#### DATA

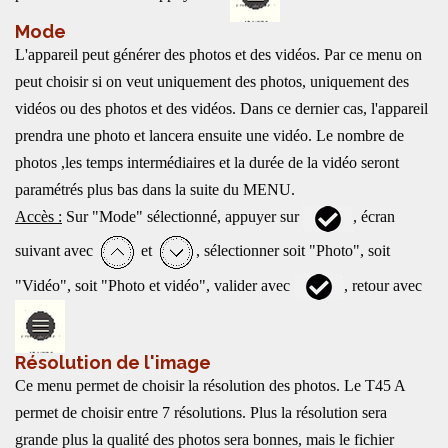
Mode
L'appareil peut générer des photos et des vidéos. Par ce menu on
peut choisir si on veut uniquement des photos, uniquement des
vidéos ou des photos et des vidéos. Dans ce dernier cas, l'appareil
prendra une photo et lancera ensuite une vidéo. Le nombre de
photos ,les temps intermédiaires et la durée de la vidéo seront
paramétrés plus bas dans la suite du MENU.
Accès :
Sur "Mode" sélectionné, appuyer sur
, écran
suivant avec
et
, sélectionner soit "Photo", soit
"Vidéo", soit "Photo et vidéo", valider avec
, retour avec
Résolution de l'image
Ce menu permet de choisir la résolution des photos. Le T45 A
permet de choisir entre 7 résolutions. Plus la résolution sera
grande plus la qualité des photos sera bonnes, mais le fichier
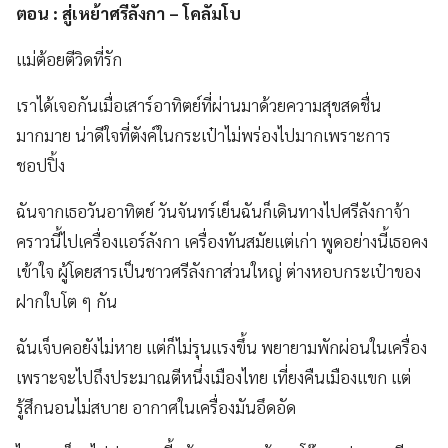
ตอน : สู่เหย้าศรีลังกา – โคลัมโบ
แม่ต้อยตีวิดที่รัก
เราได้เจอกันเมื่อเสาร์อาทิตย์ที่ผ่านมาด้วยความสุขสดชื่น
มากมาย น่าดีใจที่ตังค์ในกระเป๋าไม่พร่องไปมากเพราะการ
ชอปปิ้ง
ฉันจากเธอวันอาทิตย์ วันจันทร์เย็นฉันก็เดินทางไปศรีลังกาจ้า
คราวนี้ไปเครื่องแอร์ลังกา เครื่องทันสมัยแต่เก่า พูดอย่างนี้เธอคง
เข้าใจ ผู้โดยสารเป็นชาวศรีลังกาส่วนใหญ่ ต่างหอบกระเป๋าของ
ฝากใบโต ๆ กัน
ฉันเจ็บคอยังไม่หาย แต่ก็ไม่รุนแรงขึ้น พยายามพักผ่อนในเครื่อง
เพราะจะไปถึงประมาณตีหนึ่งเมืองไทย เที่ยงคืนเมืองแขก แต่
รู้สึกนอนไม่สบาย อากาศในเครื่องมันอึดอัด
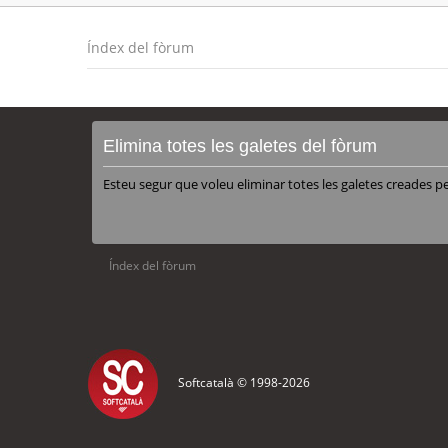
Índex del fòrum
Elimina totes les galetes del fòrum
Esteu segur que voleu eliminar totes les galetes creades p
Índex del fòrum
Softcatalà © 1998-
2026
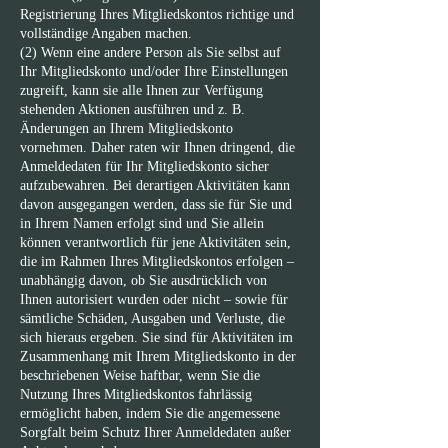
Registrierung Ihres Mitgliedskontos richtige und
vollständige Angaben machen.
(2) Wenn eine andere Person als Sie selbst auf
Ihr Mitgliedskonto und/oder Ihre Einstellungen
zugreift, kann sie alle Ihnen zur Verfügung
stehenden Aktionen ausführen und z. B.
Änderungen an Ihrem Mitgliedskonto
vornehmen. Daher raten wir Ihnen dringend, die
Anmeldedaten für Ihr Mitgliedskonto sicher
aufzubewahren. Bei derartigen Aktivitäten kann
davon ausgegangen werden, dass sie für Sie und
in Ihrem Namen erfolgt sind und Sie allein
können verantwortlich für jene Aktivitäten sein,
die im Rahmen Ihres Mitgliedskontos erfolgen –
unabhängig davon, ob Sie ausdrücklich von
Ihnen autorisiert wurden oder nicht – sowie für
sämtliche Schäden, Ausgaben und Verluste, die
sich hieraus ergeben. Sie sind für Aktivitäten im
Zusammenhang mit Ihrem Mitgliedskonto in der
beschriebenen Weise haftbar, wenn Sie die
Nutzung Ihres Mitgliedskontos fahrlässig
ermöglicht haben, indem Sie die angemessene
Sorgfalt beim Schutz Ihrer Anmeldedaten außer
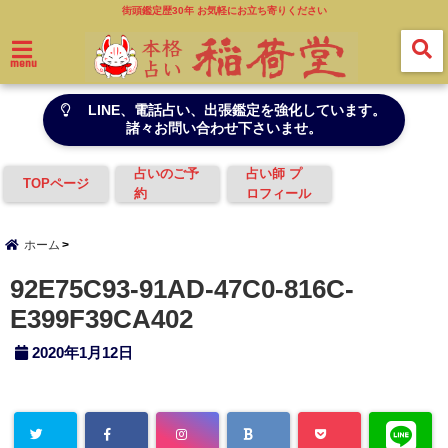
街頭鑑定歴30年 お気軽にお立ち寄りください
menu
LINE、電話占い、出張鑑定を強化しています。
諸々お問い合わせ下さいませ。
占いのご予
占い師 プ
TOPページ
約
ロフィール
ホーム
92E75C93-91AD-47C0-816C-
E399F39CA402
2020年1月12日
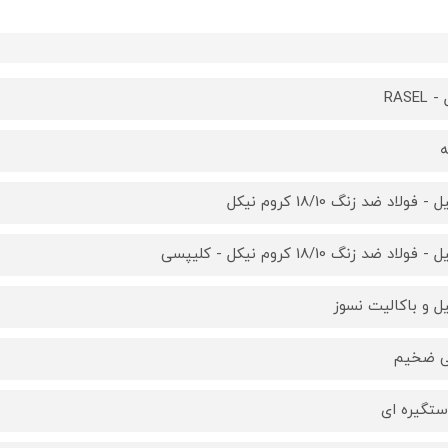
RASEL
ه
 فولاد ضد زنگ 18/10 کروم نیکل
فولاد ضد زنگ 18/10 کروم نیکل - کلیپسی
ل و باکالیت نسوز
ی ضخیم
ستگیره ای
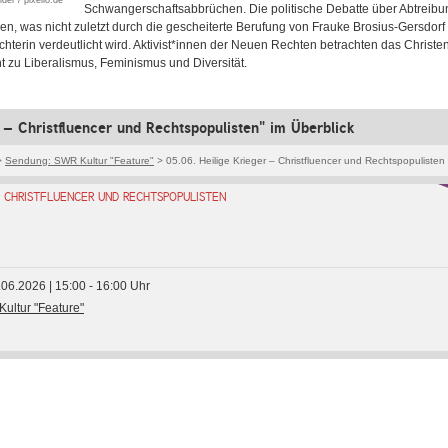
er / pixelio.de
Schwangerschaftsabbrüchen. Die politische Debatte über Abtreibu
 was nicht zuletzt durch die gescheiterte Berufung von Frauke Brosius-Gersdorf 
hterin verdeutlicht wird. Aktivist*innen der Neuen Rechten betrachten das Christe
 zu Liberalismus, Feminismus und Diversität.
r – Christfluencer und Rechtspopulisten" im Überblick
>
Sendung: SWR Kultur "Feature"
> 05.06. Heilige Krieger – Christfluencer und Rechtspopulisten
– CHRISTFLUENCER UND RECHTSPOPULISTEN
5.06.2026 | 15:00 - 16:00 Uhr
ultur "Feature"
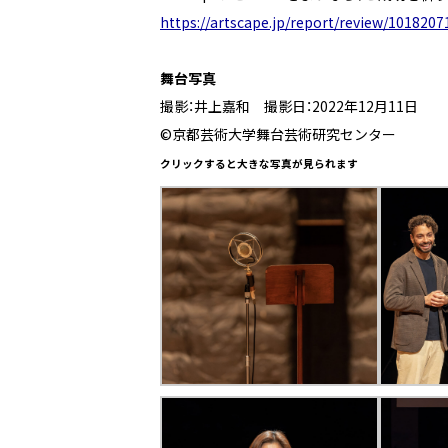
https://artscape.jp/report/review/101820
舞台写真
撮影：井上嘉和 撮影日：2022年12月11日
©京都芸術大学舞台芸術研究センター
クリックすると大きな写真が見られます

#### PROBLEM TO WORK ON
Once the pictures are set aside, repeat the remaining data word for word.

#### ANSWER BOX
Mode
L'appareil peut générer des photos et des vidéos. Par ce menu on
peut choisir si on veut uniquement des photos, uniquement des
vidéos ou des photos et des vidéos. Dans ce dernier cas, l'appareil
prendra une photo et lancera ensuite une vidéo. Le nombre de
photos ,les temps intermédiaires et la durée de la vidéo seront
paramétrés plus bas dans la suite du MENU.
Accès :
Sur "Mode" sélectionné, appuyer sur
, écran
suivant avec
et
, sélectionner soit "Photo", soit
"Vidéo", soit "Photo et vidéo", valider avec
, retour avec
Résolution de l'image
Ce menu permet de choisir la résolution des photos. Le T45 A
permet de choisir entre 7 résolutions. Plus la résolution sera
grande plus la qualité des photos sera bonnes, mais le fichier
ตอน : สู่เหย้าศรีลังกา – โคลัมโบ
แม่ต้อยตีวิดที่รัก
เราได้เจอกันเมื่อเสาร์อาทิตย์ที่ผ่านมาด้วยความสุขสดชื่น
มากมาย น่าดีใจที่ตังค์ในกระเป๋าไม่พร่องไปมากเพราะการ
ชอปปิ้ง
ฉันจากเธอวันอาทิตย์ วันจันทร์เย็นฉันก็เดินทางไปศรีลังกาจ้า
คราวนี้ไปเครื่องแอร์ลังกา เครื่องทันสมัยแต่เก่า พูดอย่างนี้เธอคง
เข้าใจ ผู้โดยสารเป็นชาวศรีลังกาส่วนใหญ่ ต่างหอบกระเป๋าของ
ฝากใบโต ๆ กัน
ฉันเจ็บคอยังไม่หาย แต่ก็ไม่รุนแรงขึ้น พยายามพักผ่อนในเครื่อง
เพราะจะไปถึงประมาณตีหนึ่งเมืองไทย เที่ยงคืนเมืองแขก แต่
รู้สึกนอนไม่สบาย อากาศในเครื่องมันอึดอัด
Índex del fòrum
Elimina totes les galetes del fòrum
Esteu segur que voleu eliminar totes les galetes creades p
Índex del fòrum
Softcatalà © 1998-
2026
Registrierung Ihres Mitgliedskontos richtige und
vollständige Angaben machen.
(2) Wenn eine andere Person als Sie selbst auf
Ihr Mitgliedskonto und/oder Ihre Einstellungen
zugreift, kann sie alle Ihnen zur Verfügung
stehenden Aktionen ausführen und z. B.
Änderungen an Ihrem Mitgliedskonto
vornehmen. Daher raten wir Ihnen dringend, die
Anmeldedaten für Ihr Mitgliedskonto sicher
aufzubewahren. Bei derartigen Aktivitäten kann
davon ausgegangen werden, dass sie für Sie und
in Ihrem Namen erfolgt sind und Sie allein
können verantwortlich für jene Aktivitäten sein,
die im Rahmen Ihres Mitgliedskontos erfolgen –
unabhängig davon, ob Sie ausdrücklich von
Ihnen autorisiert wurden oder nicht – sowie für
sämtliche Schäden, Ausgaben und Verluste, die
sich hieraus ergeben. Sie sind für Aktivitäten im
Zusammenhang mit Ihrem Mitgliedskonto in der
beschriebenen Weise haftbar, wenn Sie die
Nutzung Ihres Mitgliedskontos fahrlässig
ermöglicht haben, indem Sie die angemessene
Sorgfalt beim Schutz Ihrer Anmeldedaten außer
街頭鑑定歴30年 お気軽にお立ち寄りください
menu
LINE、電話占い、出張鑑定を強化しています。
諸々お問い合わせ下さいませ。
占いのご予
占い師 プ
TOPページ
約
ロフィール
ホーム
92E75C93-91AD-47C0-816C-
E399F39CA402
2020年1月12日
RASEL
ه
 فولاد ضد زنگ 18/10 کروم نیکل
فولاد ضد زنگ 18/10 کروم نیکل - کلیپسی
ل و باکالیت نسوز
ی ضخیم
ستگیره ای
er / pixelio.de
Schwangerschaftsabbrüchen. Die politische Debatte über Abtreibu
 was nicht zuletzt durch die gescheiterte Berufung von Frauke Brosius-Gersdorf 
hterin verdeutlicht wird. Aktivist*innen der Neuen Rechten betrachten das Christe
 zu Liberalismus, Feminismus und Diversität.
r – Christfluencer und Rechtspopulisten" im Überblick
>
Sendung: SWR Kultur "Feature"
> 05.06. Heilige Krieger – Christfluencer und Rechtspopulisten
– CHRISTFLUENCER UND RECHTSPOPULISTEN
5.06.2026 | 15:00 - 16:00 Uhr
ultur "Feature"
https://artscape.jp/report/review/101820
舞台写真
撮影：井上嘉和 撮影日：2022年12月11日
©京都芸術大学舞台芸術研究センター
クリックすると大きな写真が見られます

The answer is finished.